----- MATERIAL SUPPLIED
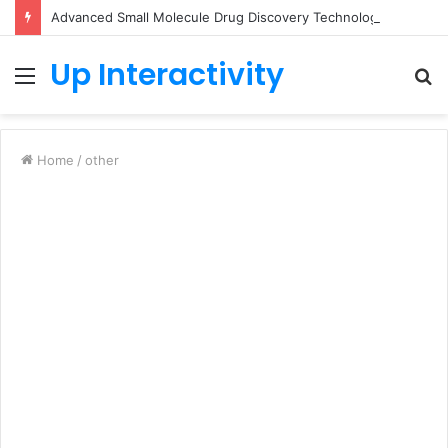
Advanced Small Molecule Drug Discovery Technology Platform for AI-Guided Candidate Design
Up Interactivity
Menu
S
fo
Home
/
other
----------
**WORK ORDER**
Your answer should be every line above, written out exactly, with no pictures.

**EXERCISE ANSWER**
Advanced Small Molecule Drug Discovery Technology Platform for AI-Guided Candidate Design
Up Interactivity
Menu
S
fo
Home
/
other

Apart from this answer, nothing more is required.